THE LOCKERBIE DISASTER: DECEMBER 21, 1988
JOHN Boyd, chief constable of Dumfries and Galloway, was sitting at home in Dumfries on the night of Wednesday, December 21, 1988, when a television newsflash brought him the terrible news: an aircraft had crashed over Lockerbie.
At that very moment, his own HQ rang him.
Realising the magnitude of the task before him, Boyd immediately phoned for help, from the armed forces, from Lothian & Borders Police ... and from Strathclyde Police.
At the time that Pan Am Clipper Maid of the Seas exploded over Lockerbie, John Orr was joint head of CID in Strathclyde Police, with the rank of detective chief superintendent.
He arrived in Lockerbie in the early hours of the morning, having been seconded at the request of Dumfries and Galloway.
He spent two years as the chief investigating officer, heading a multi-force team of officers that succeeded in the face of huge odds in amassing crucial evidence in what was the biggest mass murder – there were 270 victims (259 on the plane and 11 in Lockerbie) – in Scottish history.
Strathclyde Superintendent Angus Kennedy headed daily Press briefings after the tragedy. The force also provided a Holmes computer system, because the manual systems operated by Dumfries and Galloway could not cope.
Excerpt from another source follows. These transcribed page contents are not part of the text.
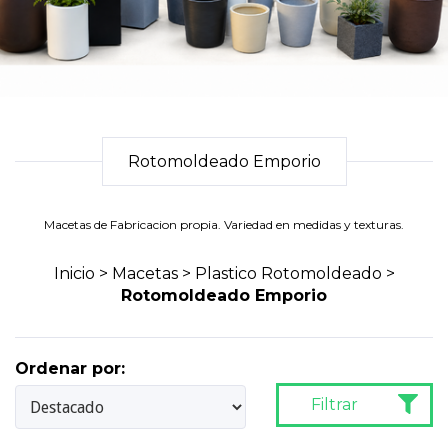
Rotomoldeado Emporio
Macetas de Fabricacion propia. Variedad en medidas y texturas.
Inicio
>
Macetas
>
Plastico Rotomoldeado
>
Rotomoldeado Emporio
Ordenar por:
Filtrar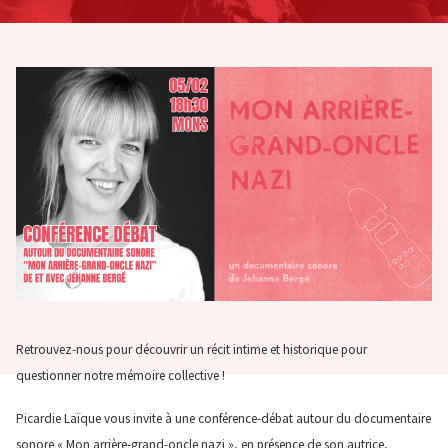
Retrouvez-nous pour découvrir un récit intime et historique pour
questionner notre mémoire collective !
Picardie Laïque vous invite à une conférence-débat autour du documentaire
sonore « Mon arrière-grand-oncle nazi », en présence de son autrice,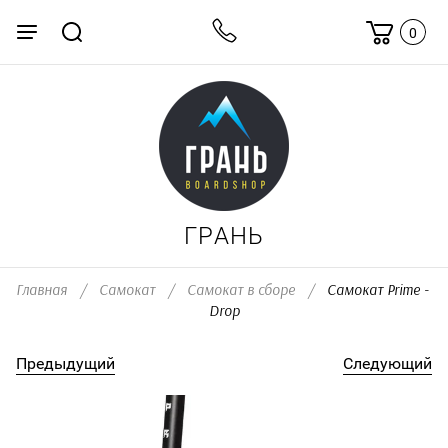
0
ГРАНЬ
Главная
/
Самокат
/
Самокат в сборе
/
  Самокат Prime - 
Drop
Предыдущий
Следующий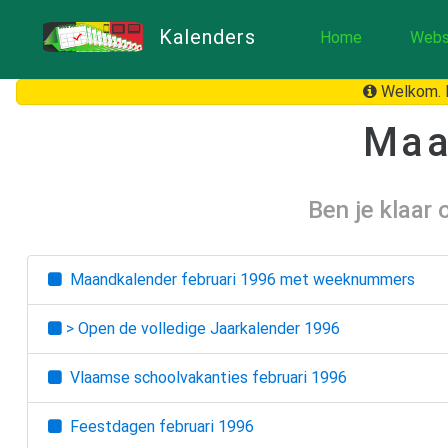
Kalenders
Home
Webs
Welkom. H
Maa
Ben je klaar
Maandkalender
februari 1996
met weeknummers
> Open de volledige Jaarkalender
1996
Vlaamse schoolvakanties
februari 1996
Feestdagen
februari 1996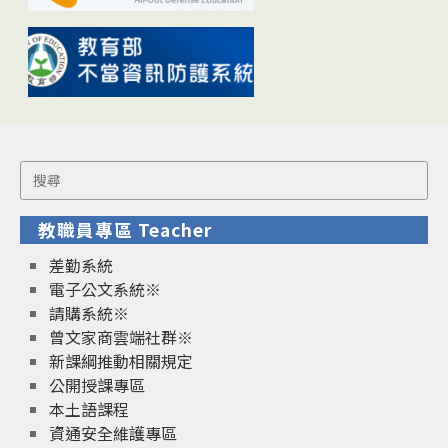
Search
for:
教職員專區 Teacher
差勤系統
電子公文系統※
請購系統※
曾文家商雲端社群※
新課綱推動相關規定
公開授課專區
本土語課程
資通安全維護專區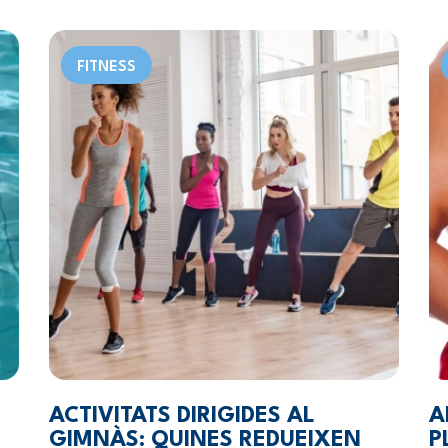
FITNESS
ACTIVITATS DIRIGIDES AL
A
GIMNÀS: QUINES REDUEIXEN
P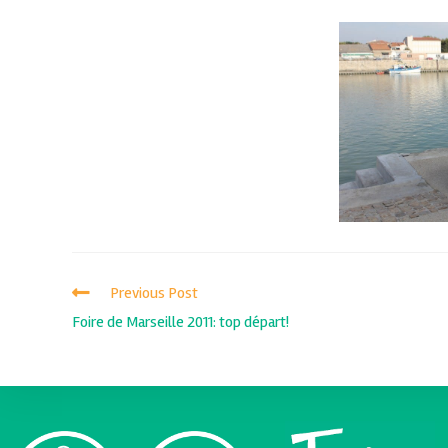
Previous Post
Foire de Marseille 2011: top départ!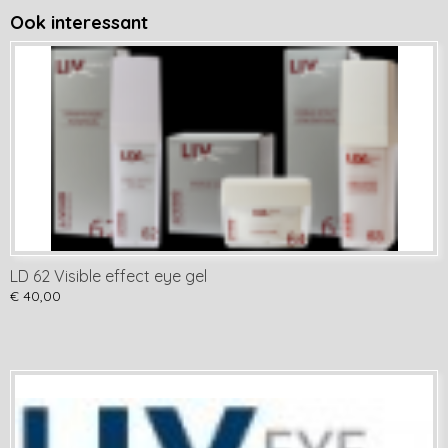
Ook interessant
LD 62 Visible effect eye gel
€ 40,00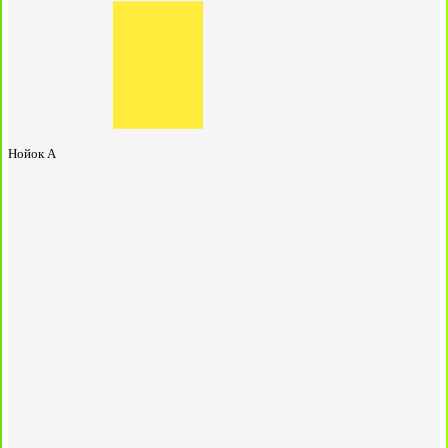
Нойок А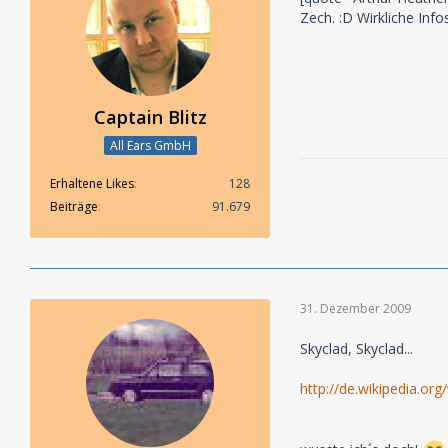
Zech. :D Wirkliche Info
Captain Blitz
All Ears GmbH
Erhaltene Likes
128
Beiträge
91.679
31. Dezember 2009
Skyclad, Skyclad...
http://de.wikipedia.org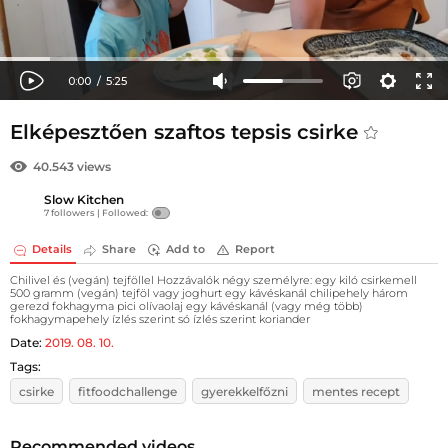
Elképesztően szaftos tepsis csirke
40.543 views
Slow Kitchen
7 followers |
Followed:
Details
Share
Add to
Report
Chilivel és (vegán) tejföllel Hozzávalók négy személyre: egy kiló csirkemell
500 gramm (vegán) tejföl vagy joghurt egy kávéskanál chilipehely három
gerezd fokhagyma pici olívaolaj egy kávéskanál (vagy még több)
fokhagymapehely ízlés szerint só ízlés szerint koriander
Date:
2019. 08. 10.
Tags:
csirke
fitfoodchallenge
gyerekkelfőzni
mentes recept
Recommended videos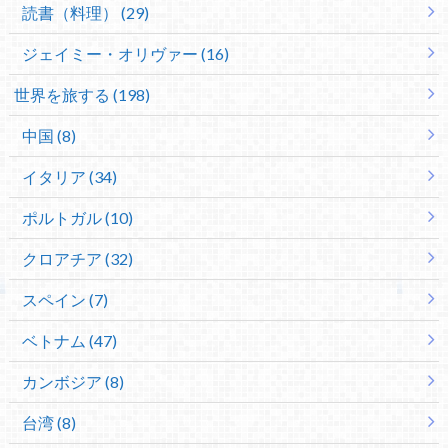
読書（料理） (29)
ジェイミー・オリヴァー (16)
世界を旅する (198)
中国 (8)
イタリア (34)
ポルトガル (10)
クロアチア (32)
スペイン (7)
ベトナム (47)
カンボジア (8)
台湾 (8)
When he retired, in 1992, as Strathclyde's Assistant Chief Constable, Hugh Paton spoke of one memory that would never leave him – of arriving at the scene in Lockerbie the morning after the tragedy, as daytime incident commander.
He was involved in the traumatic first 10 days. "In 32 years of policing," he said, "these were my worst moments."
THE DUNBLANE MASSACRE: MARCH 13, 1996
ON March 13, 1996, a lone gunman, Thomas Hamilton, ran amok in Dunblane Primary School. Sixteen pupils and a teacher died before Hamilton turned one of his guns on himself.
In July 2004, when he retired from the police, Strathclyde Chief Superintendent Louis Munn looked back at what he considered to have been the biggest challenge of his distinguished career.
He acted as Press Officer in the aftermath of the tragedy.
"I have never faced a challenge like it in my life," he told the Evening Times in 2004. "It was absolutely horrendous.
"I remember the reports coming over the television, they said kids had been killed – none of us believed it, we thought someone had got it wrong.
"I thought: 'How can this happen in a wee town like Dunblane?"
Mr Munn was on the scene within an hour of the shootings. He stayed for 10 days, until the last funeral had taken place.
"There was massive interest from all over the world and my experience at Lockerbie [where he helped deal with some 3500 journalists from around the world] stood me in good stead," he said.
"Outside the school there were hundreds of people trying to get information about their kids, mums and dads crying.
"At that time no information had been released, which class was involved. It was absolute bedlam.
"I have tremendous admiration for the officers inside the school, and how they did what they did when confronted with the scenes."
PETER TOBIN: SERIAL KILLER
IN May 2007 Peter Tobin, then aged 60, began a life sentence for raping and murdering Angelika Kluk and hiding her body under a church floor in Glasgow.
"You are an evil man," the judge, Lord Menzies, told Tobin. "What you did to Angelika Kluk was inhumane."
Tobin was also found guilty of attempting to defeat the ends of justice by concealing the Polish student's body under the floor at St Patrick's Church in Anderston.
The discovery of her body was enormously upsetting to the church's congregation, and horrified Glasgow.
It took a nationwide manhunt before Tobin was apprehended.
In 2008, Tobin was jailed for at least 30 years for the abduction, rape and murder of schoolgirl Vicky Hamilton. Afterwards, Strathclyde Detective Superintendent David Swindle told how police finally caught up with the serial killer.
He said: "During the investigation into the murder of Angelika Kluk, we established that Peter Tobin had used numerous aliases, was linked to around 38 mobile telephone Sim cards, and had travelled extensively throughout the UK prior to her murder. Strathclyde CID officers established that Tobin had resided in Bathgate in 1991, which was around the dates and in the same area as Vicky Hamilton had gone missing."
Tobin was later found guilty of the murder of teenager Dinah McNicol.